Avec des revenus incapables de répondre à leurs besoins primaires, les parents haïtiens doivent faire face à la hausse annuelle des frais de scolarité. La loi sur les frais scolaires publiée en janvier 2017 n’a pas mis fin à cette pratique adoptée au sein des institutions scolaires. Chaque année les parents se plaignent de l’augmentation démesurée de ces frais; a déclaré Fedner Confident, porte-parole de l’Association des parents d’élèves d’Haïti (ASPAEDH).
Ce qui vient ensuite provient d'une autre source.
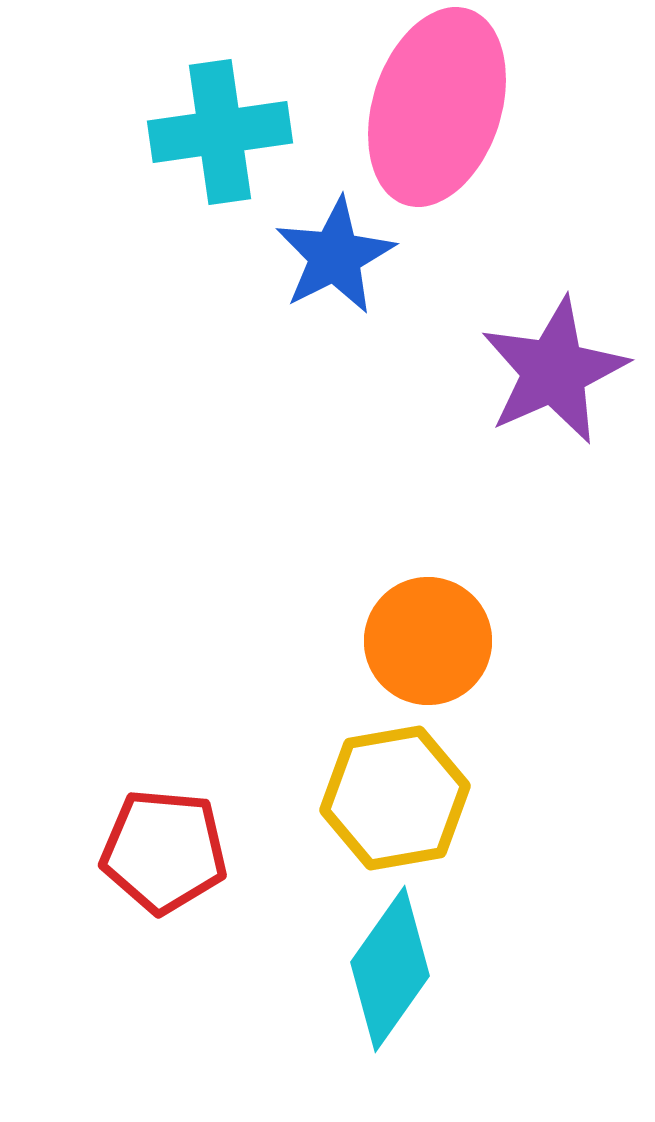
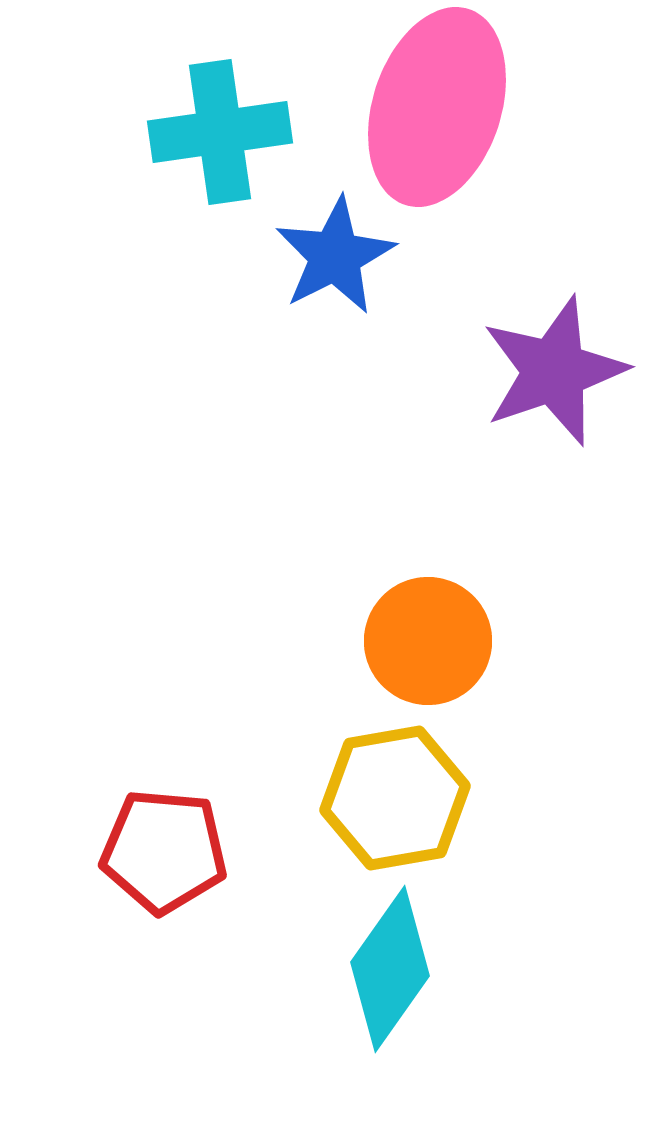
purple star: rotated 5 degrees clockwise
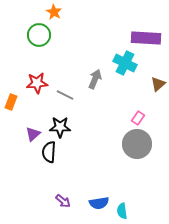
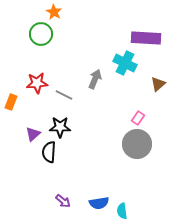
green circle: moved 2 px right, 1 px up
gray line: moved 1 px left
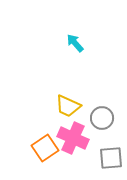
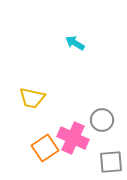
cyan arrow: rotated 18 degrees counterclockwise
yellow trapezoid: moved 36 px left, 8 px up; rotated 12 degrees counterclockwise
gray circle: moved 2 px down
gray square: moved 4 px down
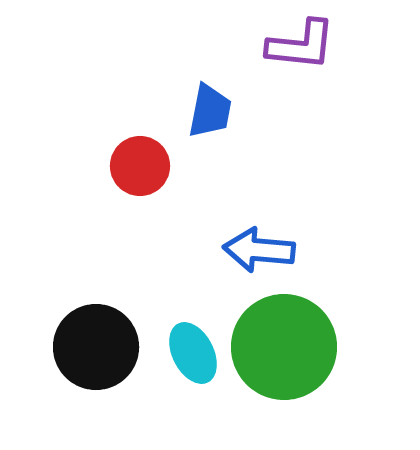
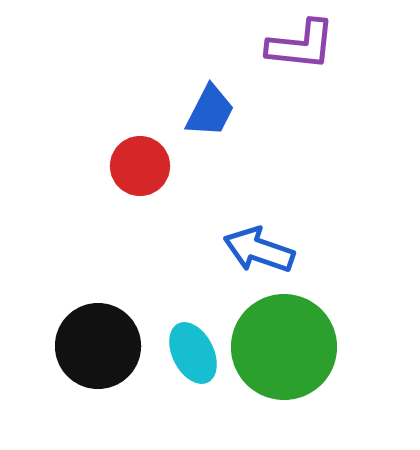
blue trapezoid: rotated 16 degrees clockwise
blue arrow: rotated 14 degrees clockwise
black circle: moved 2 px right, 1 px up
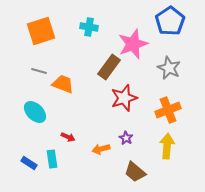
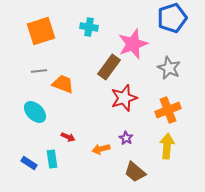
blue pentagon: moved 2 px right, 3 px up; rotated 16 degrees clockwise
gray line: rotated 21 degrees counterclockwise
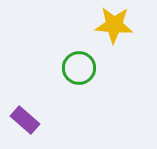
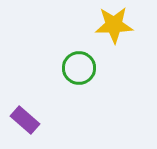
yellow star: rotated 6 degrees counterclockwise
La rentrée des classes constitue une période difficile pour les parents qui doivent dépenser une bonne partie de leurs économies et parfois ces frais dépassent totalement leurs revenus. « À la fin de chaque année scolaire, nous avons la lourde responsabilité de penser à la nouvelle année académique. On doit verser de fortes sommes pour assurer le retour de nos enfants à l’école, acheter des livres, des matériels de travail en classe qui coûtent très cher, explique Frédéric, père de deux enfants. Parallèlement, il souligne qu’étant plombier, en raison de la crise sécuritaire qui paralyse les activités du secteur de la construction, il ne gagne pas assez d’argent pour répondre convenablement aux frais de scolarité de ces deux enfants. « Nous faisons des sacrifices pour qu’ils continuent avec leurs études, mais les moyens nous manquent », déclare-t-il.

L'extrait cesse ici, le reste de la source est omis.